20th Century British and American Poetry
A Snippy Moment
I'm sure you have better things to do than to read my rambles on the way a straight-backed professor runs his class but I'm going to do this anyway. You might want to do something more interesting, such as sharpen pencils or wash behind your ears instead, I'll understand.
I know also I said that the next post would be on An English Christmas, as a counterpoint to An American Thanksgiving, but since my photos desperately trying to avoid being uploaded, I decided to skip over that for now and launch into the new term. I will come back to Christmas and New Years though - I owe it to the 22ft tree and Zoe CJ to mention it.
In the mean time, I wanted to talk about poetry. This blog started with several ideas in mind - to let my parents and family know that I was alive on a regular basis, to try and construct a narrative about the life of an exchange student, to talk about my ideas (creative and academic) and then finally to simply see if I could. I admit, I haven't been the most successful when it comes to maintaining this thing - I constantly forget about it, start writing and end up boring myself, start reading and realise I'm likely boring you... etc. And I've probably told you a tonne about being here - in terms of the night life and the girls of 304 - but it's not like I've reviewed a night out at East End or critiqued the varying attitudes toward the Greek System. I've told you about meeting people, about feeling new but I've avoided mentioning anything about homesickness or inter-room bitching, or the stress of trying to organise a dozen disparate groups into a single Spring Break plan.
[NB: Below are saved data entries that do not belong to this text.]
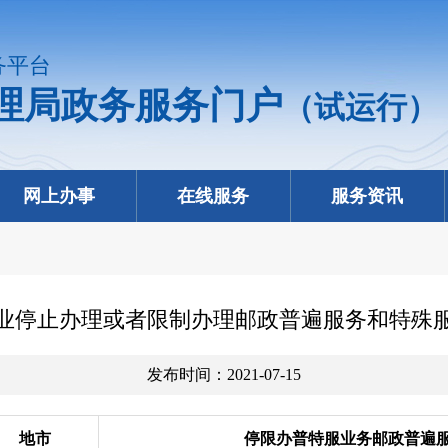
务平台
理局政务服务门户
（试运行）
网上办事
在线服务
服务资讯
政企业停止办理或者限制办理邮政普遍服务和特殊
发布时间：2021-07-15
地市
停限办普特服业务邮政普遍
I've also completely neglected to put up any ideas whatsoever - except my brief narration of The Epiphany Moment.
Now, with George Lensing as my teacher, I feel obligated to rectify this situation.
Lensing is described on 'ratemyprof' as having 'no respect for his student's opinions', choosing only 'his favourites works' and having select 'favourite students'. He's also described as a 'brilliant, well-read teacher' but a 'task master'. He sounds like my sort of teacher. I like the challenge of trying to impress them, of having to try hard to prove that you have the right to sit in their class and soak up the knowledge that we haven't leant yet. Part of the reason that I loved having JDHorton as a tutor in Edinburgh was because he was so brilliant: he seemed to enjoy teaching us (as long as we all turned up...) and encouraged us to improve our writing, our analysis, our knowledge. He asked us to give as much as we could and if that was more one week and less another, so be it, there were rewards and debate. Perfect. I think we all thrived in his class. This guy... well I can see why he has such mixed reviews.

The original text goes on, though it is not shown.